**Task goal**
Below are records. Copy every line with "advisory" in it.

**Data shown**
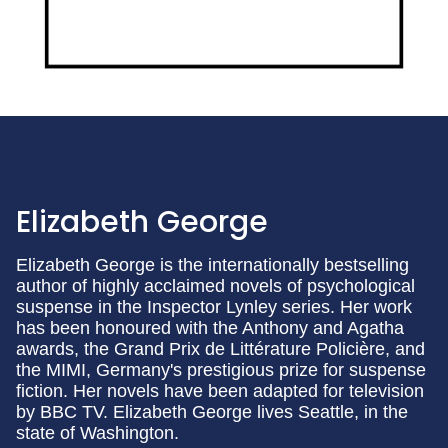
Elizabeth George
Elizabeth George is the internationally bestselling
author of highly acclaimed novels of psychological
suspense in the Inspector Lynley series. Her work
has been honoured with the Anthony and Agatha
awards, the Grand Prix de Littérature Policière, and
the MIMI, Germany's prestigious prize for suspense
fiction. Her novels have been adapted for television
by BBC TV. Elizabeth George lives Seattle, in the
state of Washington.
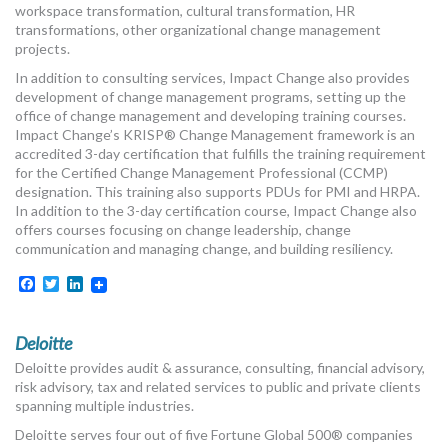
workspace transformation, cultural transformation, HR
transformations, other organizational change management
projects.
In addition to consulting services, Impact Change also provides
development of change management programs, setting up the
office of change management and developing training courses.
Impact Change’s KRISP® Change Management framework is an
accredited 3-day certification that fulfills the training requirement
for the Certified Change Management Professional (CCMP)
designation. This training also supports PDUs for PMI and HRPA.
In addition to the 3-day certification course, Impact Change also
offers courses focusing on change leadership, change
communication and managing change, and building resiliency.
Facebook
Twitter
LinkedIn
Deloitte
Deloitte provides audit & assurance, consulting, financial advisory,
risk advisory, tax and related services to public and private clients
spanning multiple industries.
Deloitte serves four out of five Fortune Global 500® companies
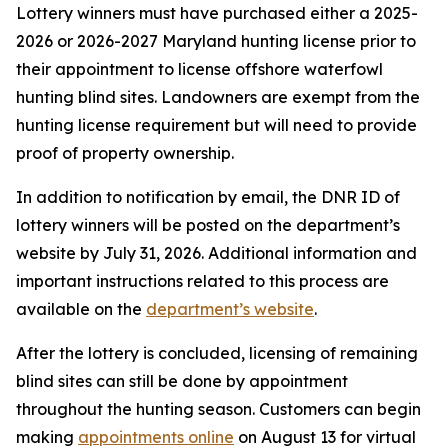
Lottery winners must have purchased either a 2025-
2026 or 2026-2027 Maryland hunting license prior to
their appointment to license offshore waterfowl
hunting blind sites. Landowners are exempt from the
hunting license requirement but will need to provide
proof of property ownership.
In addition to notification by email, the DNR ID of
lottery winners will be posted on the department’s
website by July 31, 2026. Additional information and
important instructions related to this process are
available on the
department’s website
.
After the lottery is concluded, licensing of remaining
blind sites can still be done by appointment
throughout the hunting season. Customers can begin
making
appointments online
on August 13 for virtual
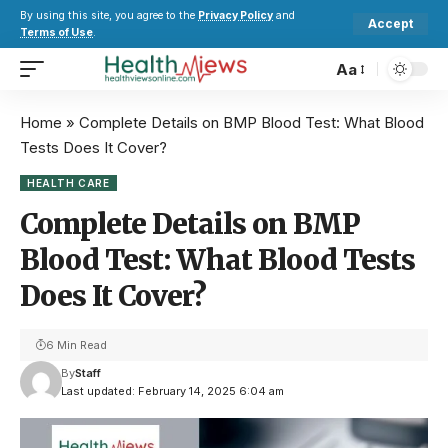
By using this site, you agree to the
Privacy Policy
and
Accept
Terms of Use
.
Aa
Home
»
Complete Details on BMP Blood Test: What Blood
Tests Does It Cover?
HEALTH CARE
Complete Details on BMP
Blood Test: What Blood Tests
Does It Cover?
6 Min Read
By
Staff
Last updated: February 14, 2025 6:04 am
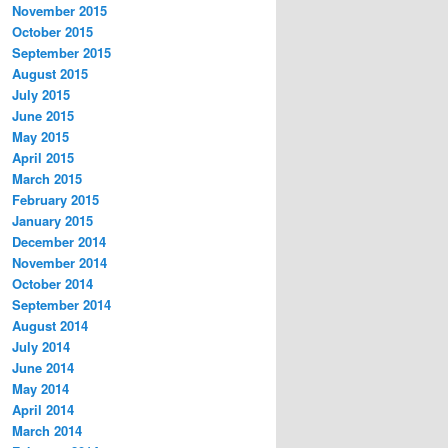
November 2015
October 2015
September 2015
August 2015
July 2015
June 2015
May 2015
April 2015
March 2015
February 2015
January 2015
December 2014
November 2014
October 2014
September 2014
August 2014
July 2014
June 2014
May 2014
April 2014
March 2014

**Expected answer**
Deloitte provides audit & assurance, consulting, financial advisory,
risk advisory, tax and related services to public and private clients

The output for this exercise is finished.